Saturday 18 December 2021


British Museum, London

“Hokusai has produced everything from Daoist immortals, Buddhist Gods, scholar-officials and women, to birds, beasts, plants and trees. Nothing is lacking. He captures deities with a wave of his brush.”
- From the preface to ‘Hokusai’s Sketches’, 1814

So the British Museum is back with the great Japanese print artist Hokusai, just three years after dedicating a large show to him. Which, in exhibition time, is no time at all. All due to a trove of original art, which recently turned up. And that’s more remarkable than it sounds…

From my days in comics fandom, folk were ever-keen to see original art. It could offer valuable insights into a creator’s intentions and working methods. This is a rare chance to do the same for Hokusai. In fact, exceedingly rare. The working method for prints back then was for the engraver to trace over the artist’s linework when carving into the block - creating an accurate reproduction but destroying the original. ’The Great Picture Book of Everything,’ thought to have been created between the 1820s and 40s, only survived because it was never published. We get to see this stuff precisely because his contemporaries didn’t.

You inevitably miss his use of colour, so bold and expressive. And it is a surprise to discover the size of his originals, or rather the lack of it - they’re smaller than your hand. It’s a little like imagining you’re going to see a film in cinemascopic technicolour, only to find it’s showing on an old black-and-white TV. A few are blown up onto banners, and the show even makes a point of telling us “the composition would retain its integrity on almost any scale”, but there really should be more.

As the name might suggest, this seems to have been somewhere between an encyclopedia and a Boy’s Own annual. Charmingly, it seems to make no distinction between scientific observation and myth, but bounces readily between them.

Unusually for Hokusai, but presumably because of the brief, the drawings are of figures rather than environments. Some you can even picture in an encyclopedia, ’Various Minerals and Shells’ for example is diagrammatically functional, with each individual element carefully labelled. While many are pairings so bizarre you’d think you’d wandered into some Surrealist show - ’Donkey and Seahorses’, ‘Phoenix and Peacock’, ‘Rhinoceros and Merperson’ (below), and so on.

Foreign travel was then banned in Japan, and it’s thought Hokusai never even visited its outlying islands. So when he draws things he knew to be real but wouldn’t have seen next to the entirely mythical, it’s hard to know how to respond. We’re told, for example, camels had been brought to Edo (Tokyo’s historic name). But when he depicts a rhinoceros with a shell on its back? Popular misconception, perhaps based on the notion they were related to dinosaurs? Personal artistic metaphor? Pure guesswork? Most likely, we’ll never know.

Some drawings seem executed almost like cave art, seeking more to convey the essence of its subject than place it anywhere. While others are more captured moments, such as ’Wild Boar Hunted And Shot in the Snow’ (below).

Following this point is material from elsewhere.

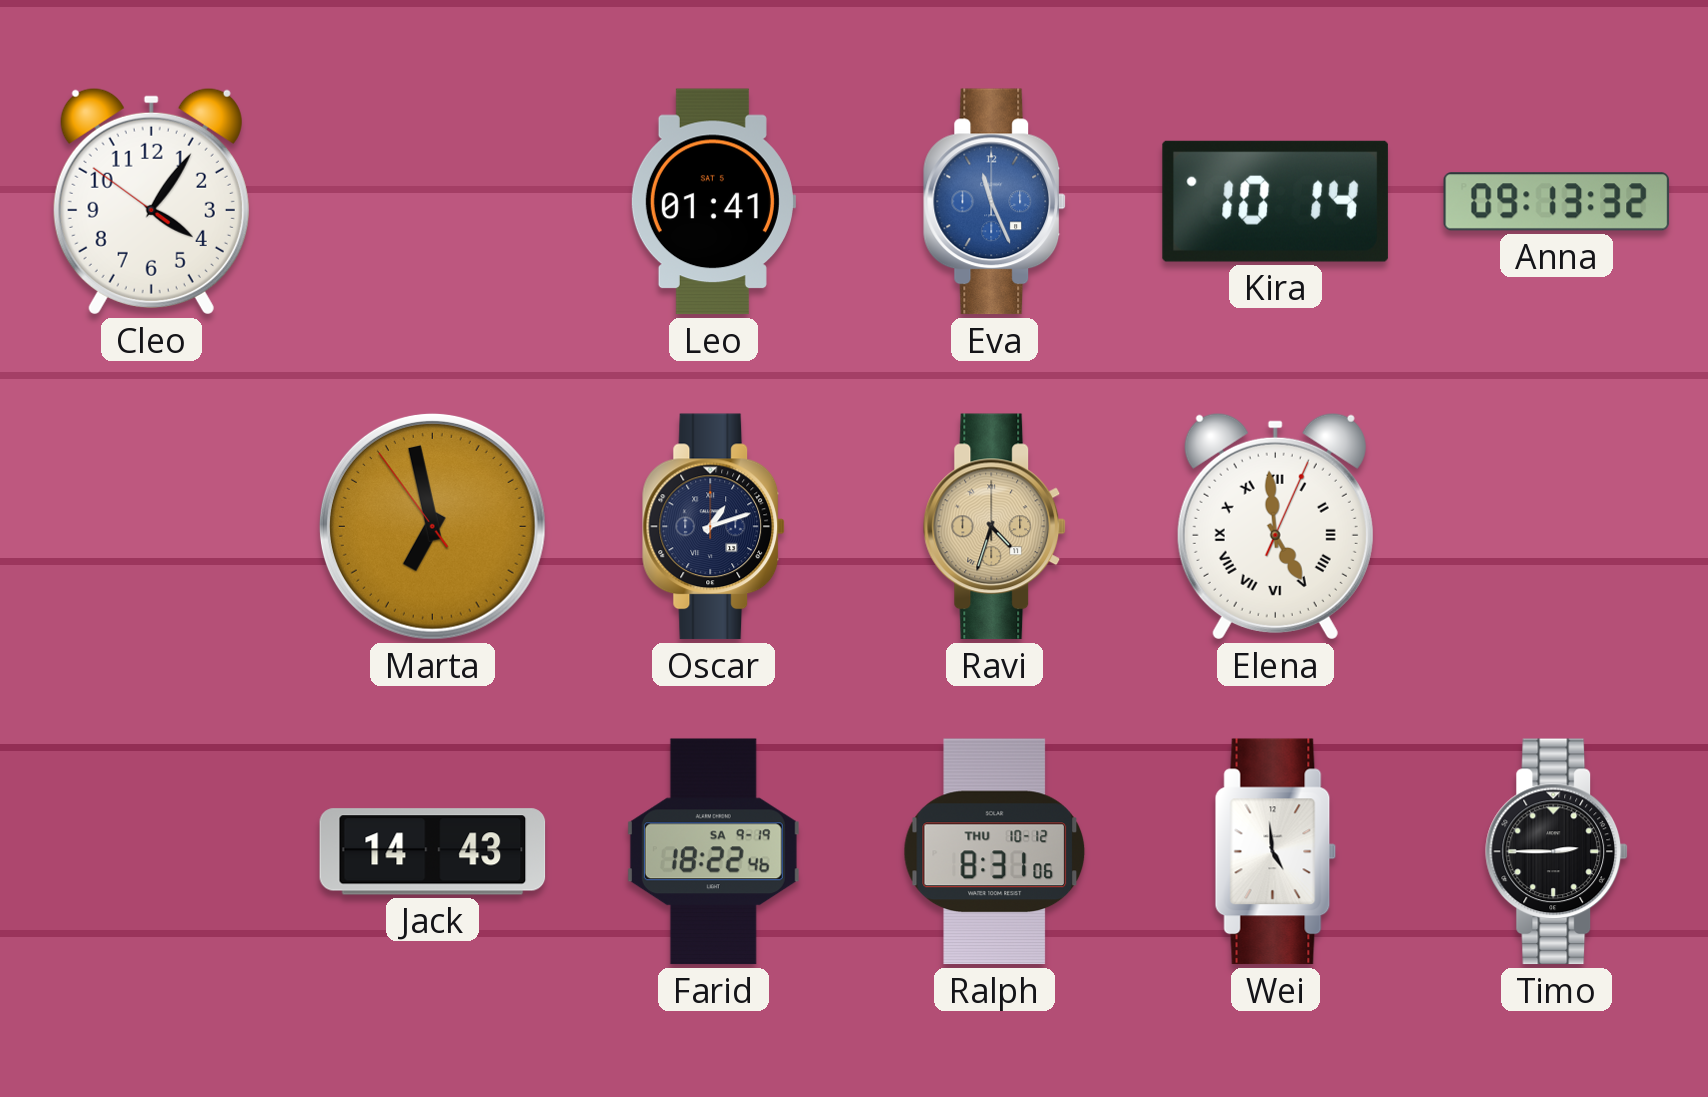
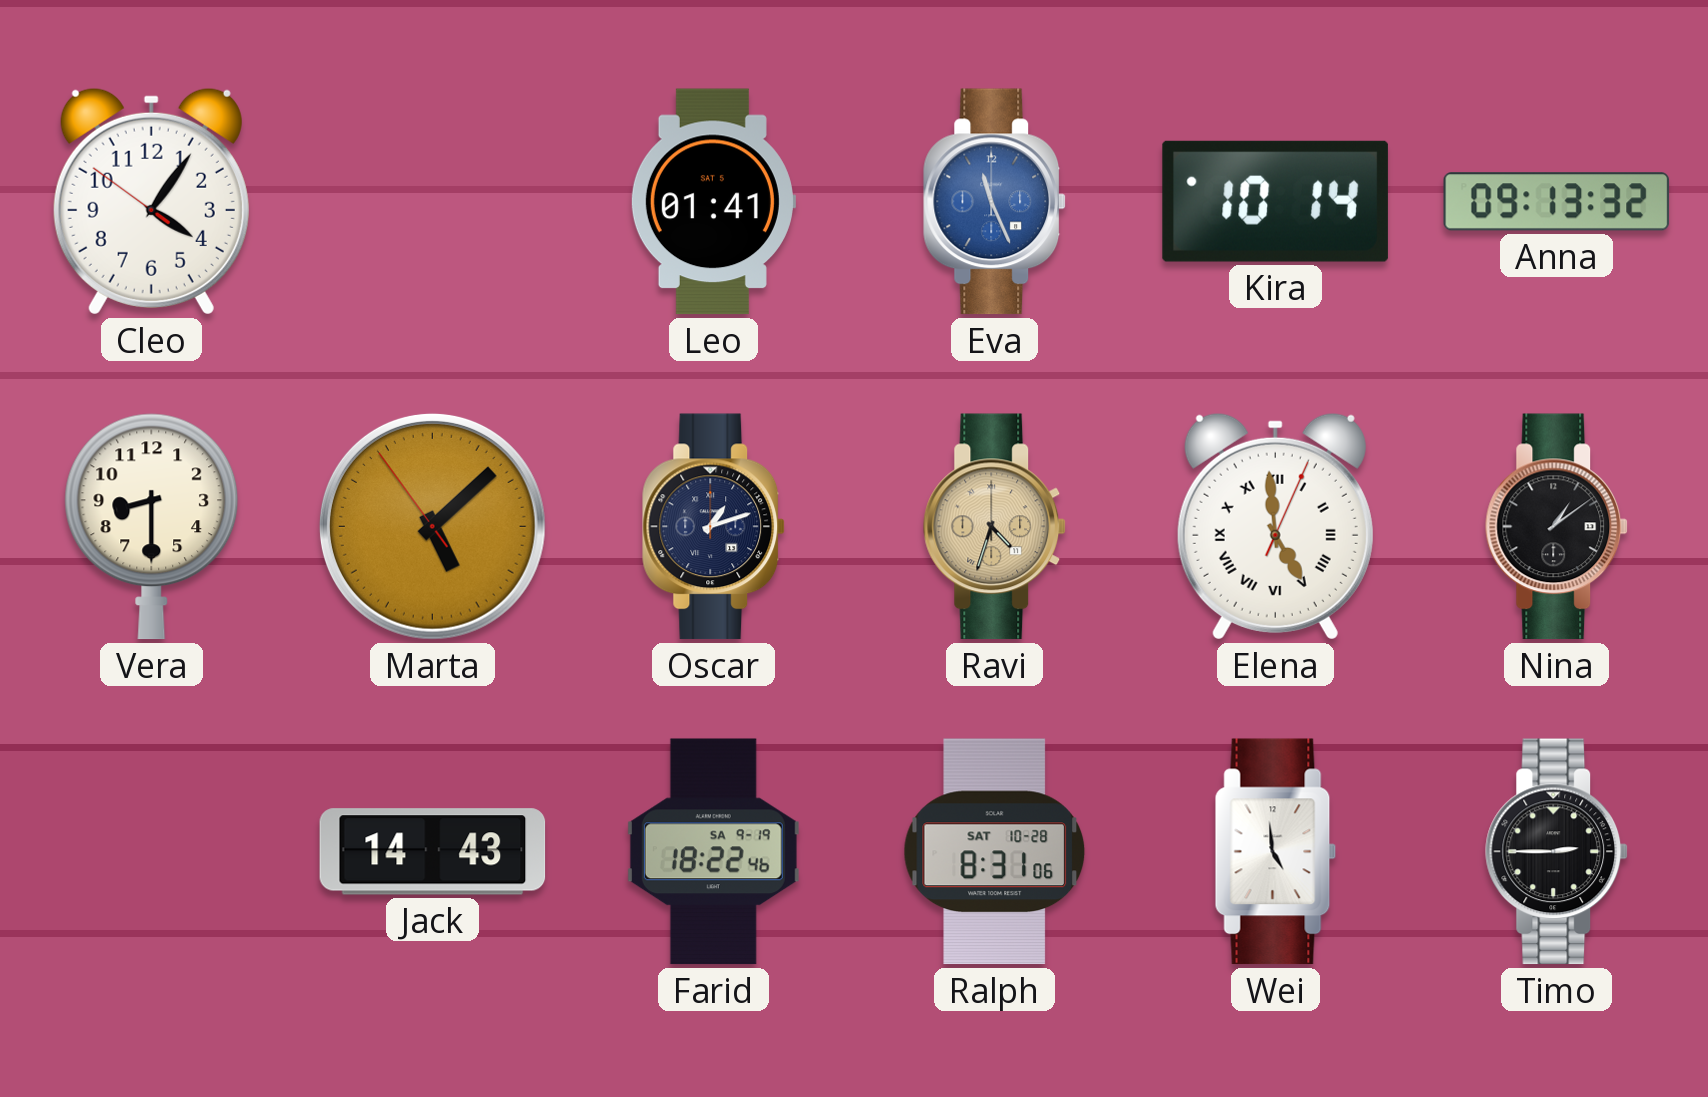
Vera: none -> 8:30
Marta: 6:57 -> 5:07
Nina: none -> 1:09
Ralph date: THU 10-12 -> SAT 10-28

The show makes much of Hokusai’s ability to portray motion, pointing out ’A Bolt Of Lightning Strikes Virudhaka Dead’ (below) “prefigures modern manga by about a century”. Motion lines probably arose in Western comic art independently. But here they were normally used more sparingly - as flourishes, embellishments to an otherwise integral piece of artwork, like accents can only exist around letters. Whereas in Manga, they can - and do - dominate the artwork. Here, we see the radiating blast lines almost before the figure. We’re also told Hokusai distinguished between three speeds of brush stroke - formal, informal and rapid. (With ‘formal’ meaning something like ‘deliberative’.)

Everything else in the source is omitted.